Cycling is collapsing. Sponsors are withdrawing left and right and talented riders can’t find teams. The UCI does a terrible job of managing the image of the sport – and instead seeks to blame the riders and the doctors and stands in opposition to them at every turn.
The NFL isn’t a WADA sanctioned league (none of the large North American sports are) – but cycling is. The aesthetics of doping is too much for sponsors and for fans. I contend that, as a sport, cycling is much cleaner than the NFL in terms of unsavoury medical practices – but the UCI publicizes every failure while the NFL has a tremendous code of silence.
In short – I think what is really needed is managed and supervised use of biomedical technology and a reasonable ‘don’t ask, don’t tell’ management of the optics of the situation. I believe this is the defacto position of most of the large professional sports in North America and that baseball’s troubles recently are really an example of terrible PR – similar to what the UCI, IAAF and other WADA affiliates have done with their sports.
I’m not sure that option 1 would deter steroid usage that well. It seems like the people who use steroids are looking for short term gain and ignoring the long-term risk. So why would adding another long-term risk deter them?

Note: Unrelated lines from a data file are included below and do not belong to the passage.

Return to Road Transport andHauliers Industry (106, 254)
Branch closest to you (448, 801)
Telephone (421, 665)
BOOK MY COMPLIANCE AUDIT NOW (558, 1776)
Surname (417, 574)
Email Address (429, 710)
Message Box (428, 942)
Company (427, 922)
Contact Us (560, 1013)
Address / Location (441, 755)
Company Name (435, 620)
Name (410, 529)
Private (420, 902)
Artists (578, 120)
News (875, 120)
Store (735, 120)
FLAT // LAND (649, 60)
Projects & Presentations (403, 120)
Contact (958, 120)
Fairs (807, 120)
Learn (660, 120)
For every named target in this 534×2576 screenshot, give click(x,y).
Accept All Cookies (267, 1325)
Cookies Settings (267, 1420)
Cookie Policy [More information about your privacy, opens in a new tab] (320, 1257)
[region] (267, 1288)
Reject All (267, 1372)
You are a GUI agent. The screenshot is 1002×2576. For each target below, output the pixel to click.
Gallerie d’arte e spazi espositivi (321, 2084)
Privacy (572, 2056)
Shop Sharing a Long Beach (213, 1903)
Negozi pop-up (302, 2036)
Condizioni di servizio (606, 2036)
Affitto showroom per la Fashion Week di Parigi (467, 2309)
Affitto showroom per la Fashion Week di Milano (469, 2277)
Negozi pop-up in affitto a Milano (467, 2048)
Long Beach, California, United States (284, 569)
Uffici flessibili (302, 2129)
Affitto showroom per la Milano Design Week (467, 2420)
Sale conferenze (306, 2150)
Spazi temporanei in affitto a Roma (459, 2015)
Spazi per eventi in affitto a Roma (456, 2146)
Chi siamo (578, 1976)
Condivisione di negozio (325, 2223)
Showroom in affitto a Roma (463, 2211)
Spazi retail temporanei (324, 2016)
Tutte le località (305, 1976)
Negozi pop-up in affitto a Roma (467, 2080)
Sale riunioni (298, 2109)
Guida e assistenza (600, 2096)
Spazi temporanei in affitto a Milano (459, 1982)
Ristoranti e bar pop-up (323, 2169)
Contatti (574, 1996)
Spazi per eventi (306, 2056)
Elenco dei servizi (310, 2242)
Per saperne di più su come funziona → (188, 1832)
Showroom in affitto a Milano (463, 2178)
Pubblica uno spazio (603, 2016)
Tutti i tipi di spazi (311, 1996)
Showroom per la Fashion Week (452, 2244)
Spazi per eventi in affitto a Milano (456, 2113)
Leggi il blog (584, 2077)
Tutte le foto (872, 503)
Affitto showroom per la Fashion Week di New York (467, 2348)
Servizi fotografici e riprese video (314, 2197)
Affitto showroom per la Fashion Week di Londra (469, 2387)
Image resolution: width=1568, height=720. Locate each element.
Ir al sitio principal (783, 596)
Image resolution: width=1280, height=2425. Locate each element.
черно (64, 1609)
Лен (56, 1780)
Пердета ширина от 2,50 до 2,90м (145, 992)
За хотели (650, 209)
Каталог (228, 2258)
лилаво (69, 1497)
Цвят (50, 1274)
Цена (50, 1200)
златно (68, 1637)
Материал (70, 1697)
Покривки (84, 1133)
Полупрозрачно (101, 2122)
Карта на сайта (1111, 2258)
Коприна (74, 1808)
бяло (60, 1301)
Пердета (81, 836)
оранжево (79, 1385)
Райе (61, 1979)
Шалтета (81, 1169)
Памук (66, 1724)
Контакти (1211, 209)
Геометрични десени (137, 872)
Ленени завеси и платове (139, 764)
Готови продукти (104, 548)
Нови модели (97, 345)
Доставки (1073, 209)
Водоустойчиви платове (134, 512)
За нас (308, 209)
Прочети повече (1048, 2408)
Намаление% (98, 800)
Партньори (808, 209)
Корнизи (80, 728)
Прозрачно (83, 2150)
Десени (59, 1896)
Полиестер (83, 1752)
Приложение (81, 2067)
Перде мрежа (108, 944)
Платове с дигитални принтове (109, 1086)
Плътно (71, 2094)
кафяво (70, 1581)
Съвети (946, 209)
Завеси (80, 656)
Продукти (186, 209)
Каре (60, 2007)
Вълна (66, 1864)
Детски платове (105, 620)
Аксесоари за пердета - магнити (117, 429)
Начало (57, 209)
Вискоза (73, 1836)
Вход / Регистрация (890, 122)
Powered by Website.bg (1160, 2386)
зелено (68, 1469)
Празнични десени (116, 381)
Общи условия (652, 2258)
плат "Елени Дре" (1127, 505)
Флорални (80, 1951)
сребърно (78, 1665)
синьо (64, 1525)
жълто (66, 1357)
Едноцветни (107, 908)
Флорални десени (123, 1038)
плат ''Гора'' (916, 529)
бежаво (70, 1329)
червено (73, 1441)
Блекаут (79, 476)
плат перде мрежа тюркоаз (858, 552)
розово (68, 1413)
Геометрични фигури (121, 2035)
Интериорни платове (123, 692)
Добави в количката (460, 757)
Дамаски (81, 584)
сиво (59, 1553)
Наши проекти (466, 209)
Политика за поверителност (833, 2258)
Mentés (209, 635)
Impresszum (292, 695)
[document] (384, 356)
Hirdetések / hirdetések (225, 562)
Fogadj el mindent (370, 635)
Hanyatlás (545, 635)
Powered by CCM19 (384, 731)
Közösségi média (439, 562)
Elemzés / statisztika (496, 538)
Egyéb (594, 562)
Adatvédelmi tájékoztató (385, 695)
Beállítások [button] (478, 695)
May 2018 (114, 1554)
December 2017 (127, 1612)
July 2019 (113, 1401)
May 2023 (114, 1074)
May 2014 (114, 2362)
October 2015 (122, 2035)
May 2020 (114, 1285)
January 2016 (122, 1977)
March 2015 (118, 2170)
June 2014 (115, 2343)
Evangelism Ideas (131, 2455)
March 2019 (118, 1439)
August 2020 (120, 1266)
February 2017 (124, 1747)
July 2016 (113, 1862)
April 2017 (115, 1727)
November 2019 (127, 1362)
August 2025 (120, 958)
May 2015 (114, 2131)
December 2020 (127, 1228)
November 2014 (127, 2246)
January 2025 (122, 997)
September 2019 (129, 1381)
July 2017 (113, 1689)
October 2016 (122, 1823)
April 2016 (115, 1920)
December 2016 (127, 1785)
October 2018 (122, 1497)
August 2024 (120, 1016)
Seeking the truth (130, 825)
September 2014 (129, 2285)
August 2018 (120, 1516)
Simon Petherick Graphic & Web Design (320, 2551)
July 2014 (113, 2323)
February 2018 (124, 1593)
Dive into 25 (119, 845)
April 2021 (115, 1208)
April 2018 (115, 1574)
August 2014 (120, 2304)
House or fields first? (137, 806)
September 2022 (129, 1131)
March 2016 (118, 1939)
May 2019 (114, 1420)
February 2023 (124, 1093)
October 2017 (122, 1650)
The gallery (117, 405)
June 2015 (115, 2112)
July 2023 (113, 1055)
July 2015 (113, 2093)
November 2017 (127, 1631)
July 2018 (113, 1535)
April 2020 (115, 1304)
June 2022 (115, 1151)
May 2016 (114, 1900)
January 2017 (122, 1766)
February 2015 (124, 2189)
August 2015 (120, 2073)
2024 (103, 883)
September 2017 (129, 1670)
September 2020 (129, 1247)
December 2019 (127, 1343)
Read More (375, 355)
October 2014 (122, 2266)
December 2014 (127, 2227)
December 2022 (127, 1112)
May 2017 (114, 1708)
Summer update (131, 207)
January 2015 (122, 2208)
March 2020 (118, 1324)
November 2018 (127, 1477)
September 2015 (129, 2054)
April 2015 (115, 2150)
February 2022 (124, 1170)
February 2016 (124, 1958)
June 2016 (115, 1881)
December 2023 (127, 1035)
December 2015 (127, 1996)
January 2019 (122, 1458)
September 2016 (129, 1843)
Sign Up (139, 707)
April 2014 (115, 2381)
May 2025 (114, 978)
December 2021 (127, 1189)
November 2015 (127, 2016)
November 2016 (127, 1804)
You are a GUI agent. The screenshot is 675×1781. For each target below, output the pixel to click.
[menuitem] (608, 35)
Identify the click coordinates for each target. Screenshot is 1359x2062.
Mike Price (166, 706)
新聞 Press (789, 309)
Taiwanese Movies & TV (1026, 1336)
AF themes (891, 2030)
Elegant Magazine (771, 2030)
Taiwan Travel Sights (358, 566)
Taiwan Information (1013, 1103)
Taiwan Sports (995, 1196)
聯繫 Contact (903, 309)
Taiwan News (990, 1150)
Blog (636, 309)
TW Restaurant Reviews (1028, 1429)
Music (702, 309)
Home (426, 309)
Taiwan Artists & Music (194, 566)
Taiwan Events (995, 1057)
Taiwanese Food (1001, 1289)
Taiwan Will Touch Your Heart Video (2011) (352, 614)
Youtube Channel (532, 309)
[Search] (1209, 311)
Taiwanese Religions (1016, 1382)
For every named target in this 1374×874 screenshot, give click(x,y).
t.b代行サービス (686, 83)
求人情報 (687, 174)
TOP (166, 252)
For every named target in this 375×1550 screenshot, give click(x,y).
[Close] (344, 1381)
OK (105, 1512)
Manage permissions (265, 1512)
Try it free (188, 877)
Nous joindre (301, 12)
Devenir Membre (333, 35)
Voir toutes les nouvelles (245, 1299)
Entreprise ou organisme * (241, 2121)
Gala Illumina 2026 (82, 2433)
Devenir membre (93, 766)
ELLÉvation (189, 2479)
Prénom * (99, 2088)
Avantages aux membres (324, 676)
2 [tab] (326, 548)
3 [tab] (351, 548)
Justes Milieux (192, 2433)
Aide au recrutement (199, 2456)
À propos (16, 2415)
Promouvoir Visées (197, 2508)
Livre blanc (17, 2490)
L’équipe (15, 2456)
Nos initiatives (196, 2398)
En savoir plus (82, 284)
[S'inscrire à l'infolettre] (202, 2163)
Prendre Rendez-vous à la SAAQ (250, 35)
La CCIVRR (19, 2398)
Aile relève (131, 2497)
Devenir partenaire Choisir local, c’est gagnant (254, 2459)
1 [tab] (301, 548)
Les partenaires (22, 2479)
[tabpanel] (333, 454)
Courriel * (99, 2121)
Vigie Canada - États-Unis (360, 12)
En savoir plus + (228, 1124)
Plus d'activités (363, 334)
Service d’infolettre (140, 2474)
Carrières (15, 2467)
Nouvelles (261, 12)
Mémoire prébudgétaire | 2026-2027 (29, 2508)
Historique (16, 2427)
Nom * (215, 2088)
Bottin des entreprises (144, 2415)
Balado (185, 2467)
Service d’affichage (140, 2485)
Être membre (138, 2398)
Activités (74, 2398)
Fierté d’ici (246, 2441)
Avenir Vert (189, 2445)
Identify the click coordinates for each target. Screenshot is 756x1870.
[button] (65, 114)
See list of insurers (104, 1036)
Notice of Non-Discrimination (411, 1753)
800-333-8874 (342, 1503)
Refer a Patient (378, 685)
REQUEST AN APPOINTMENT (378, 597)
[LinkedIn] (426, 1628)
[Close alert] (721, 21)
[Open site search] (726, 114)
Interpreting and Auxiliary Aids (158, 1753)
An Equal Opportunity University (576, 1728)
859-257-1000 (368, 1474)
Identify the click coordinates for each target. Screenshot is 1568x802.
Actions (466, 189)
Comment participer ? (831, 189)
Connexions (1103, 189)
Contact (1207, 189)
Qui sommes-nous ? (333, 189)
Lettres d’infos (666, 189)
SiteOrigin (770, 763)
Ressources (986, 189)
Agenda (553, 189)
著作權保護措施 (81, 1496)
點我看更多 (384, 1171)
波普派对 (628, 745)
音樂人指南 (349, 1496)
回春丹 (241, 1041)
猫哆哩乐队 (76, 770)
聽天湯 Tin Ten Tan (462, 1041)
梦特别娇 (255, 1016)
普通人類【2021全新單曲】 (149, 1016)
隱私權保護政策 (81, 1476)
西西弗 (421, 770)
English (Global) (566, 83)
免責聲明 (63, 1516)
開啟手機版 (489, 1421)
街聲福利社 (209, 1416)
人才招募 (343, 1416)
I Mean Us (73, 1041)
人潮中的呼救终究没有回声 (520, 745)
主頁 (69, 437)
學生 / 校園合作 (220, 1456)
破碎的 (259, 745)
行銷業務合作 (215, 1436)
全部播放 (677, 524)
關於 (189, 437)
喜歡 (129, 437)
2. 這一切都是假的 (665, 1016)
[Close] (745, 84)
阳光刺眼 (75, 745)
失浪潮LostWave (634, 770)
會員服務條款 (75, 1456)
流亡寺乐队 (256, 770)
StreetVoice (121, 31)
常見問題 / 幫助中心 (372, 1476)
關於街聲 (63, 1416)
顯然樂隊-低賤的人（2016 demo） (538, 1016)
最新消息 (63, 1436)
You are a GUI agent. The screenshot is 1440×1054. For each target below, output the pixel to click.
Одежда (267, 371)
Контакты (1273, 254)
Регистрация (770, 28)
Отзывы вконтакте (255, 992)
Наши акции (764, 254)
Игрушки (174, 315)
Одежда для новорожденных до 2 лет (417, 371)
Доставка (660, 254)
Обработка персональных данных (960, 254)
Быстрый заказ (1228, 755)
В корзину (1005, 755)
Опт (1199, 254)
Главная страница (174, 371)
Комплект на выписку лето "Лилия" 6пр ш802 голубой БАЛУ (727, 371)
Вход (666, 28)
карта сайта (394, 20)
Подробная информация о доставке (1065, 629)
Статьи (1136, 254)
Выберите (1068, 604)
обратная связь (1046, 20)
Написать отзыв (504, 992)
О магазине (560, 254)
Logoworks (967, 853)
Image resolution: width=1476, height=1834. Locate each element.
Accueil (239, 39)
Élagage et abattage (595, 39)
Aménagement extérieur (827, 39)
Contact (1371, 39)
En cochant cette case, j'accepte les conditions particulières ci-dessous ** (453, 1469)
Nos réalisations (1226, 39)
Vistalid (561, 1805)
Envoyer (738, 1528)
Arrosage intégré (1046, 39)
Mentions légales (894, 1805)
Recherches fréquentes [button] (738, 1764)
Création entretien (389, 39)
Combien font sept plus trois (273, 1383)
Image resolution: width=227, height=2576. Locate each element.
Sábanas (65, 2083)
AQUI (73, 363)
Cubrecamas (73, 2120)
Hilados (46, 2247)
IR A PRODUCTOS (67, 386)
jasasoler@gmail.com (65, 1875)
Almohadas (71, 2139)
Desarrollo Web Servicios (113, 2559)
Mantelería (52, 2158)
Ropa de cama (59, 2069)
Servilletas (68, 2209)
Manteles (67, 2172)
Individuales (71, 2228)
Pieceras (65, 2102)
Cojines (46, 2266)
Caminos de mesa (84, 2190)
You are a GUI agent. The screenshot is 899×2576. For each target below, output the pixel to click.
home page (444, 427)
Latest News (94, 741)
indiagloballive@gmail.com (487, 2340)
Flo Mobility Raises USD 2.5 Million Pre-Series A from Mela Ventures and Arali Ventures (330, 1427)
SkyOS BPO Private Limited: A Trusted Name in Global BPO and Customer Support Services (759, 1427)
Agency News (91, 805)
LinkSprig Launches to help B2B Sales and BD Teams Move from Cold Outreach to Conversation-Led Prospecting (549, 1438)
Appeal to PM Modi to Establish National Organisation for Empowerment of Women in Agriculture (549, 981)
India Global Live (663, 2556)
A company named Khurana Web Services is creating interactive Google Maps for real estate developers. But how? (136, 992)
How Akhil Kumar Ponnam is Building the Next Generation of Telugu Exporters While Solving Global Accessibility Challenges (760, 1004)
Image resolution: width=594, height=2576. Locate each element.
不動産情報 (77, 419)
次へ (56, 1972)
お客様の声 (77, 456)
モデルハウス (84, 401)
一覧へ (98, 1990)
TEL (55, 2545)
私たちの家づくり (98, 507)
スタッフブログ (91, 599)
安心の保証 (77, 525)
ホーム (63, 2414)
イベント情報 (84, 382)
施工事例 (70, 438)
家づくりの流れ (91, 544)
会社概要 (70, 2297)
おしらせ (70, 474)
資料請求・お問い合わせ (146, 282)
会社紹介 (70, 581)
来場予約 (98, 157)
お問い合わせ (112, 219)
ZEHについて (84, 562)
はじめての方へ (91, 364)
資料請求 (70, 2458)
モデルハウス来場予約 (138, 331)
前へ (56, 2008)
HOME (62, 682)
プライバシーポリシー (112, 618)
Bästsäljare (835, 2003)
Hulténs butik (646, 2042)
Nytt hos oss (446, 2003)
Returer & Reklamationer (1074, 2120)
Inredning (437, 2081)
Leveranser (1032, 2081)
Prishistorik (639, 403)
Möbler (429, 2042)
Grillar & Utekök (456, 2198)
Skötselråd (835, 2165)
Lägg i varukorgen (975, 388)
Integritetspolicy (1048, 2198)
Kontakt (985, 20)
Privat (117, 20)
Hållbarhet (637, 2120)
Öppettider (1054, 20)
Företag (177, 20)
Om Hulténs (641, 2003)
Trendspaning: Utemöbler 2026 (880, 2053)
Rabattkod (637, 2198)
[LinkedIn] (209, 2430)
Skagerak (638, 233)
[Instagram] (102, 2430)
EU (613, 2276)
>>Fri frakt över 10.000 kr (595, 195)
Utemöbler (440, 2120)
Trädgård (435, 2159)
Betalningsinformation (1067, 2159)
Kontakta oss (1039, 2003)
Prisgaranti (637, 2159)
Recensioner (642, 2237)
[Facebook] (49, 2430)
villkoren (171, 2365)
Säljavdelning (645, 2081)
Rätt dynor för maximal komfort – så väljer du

Were I a drug-using athlete, I’d be much more concerned about my dealer getting arrested and talking than I would about some hypothetical future test for the things I was taking. That should be deterrent enough for many athletes.
This proposal addresses the athlete’s incentive to use steroids, but doesn’t address the team owners’ incentive to have their athletes on steroids. If it turns out that Barry Bonds was using steroids, for example, then the SF Giants probably benefited financially from that. If athletes have to defer earnings and make them contingent on clean future tests to prove they’re serious, the teams have to do the same with their TV receipts.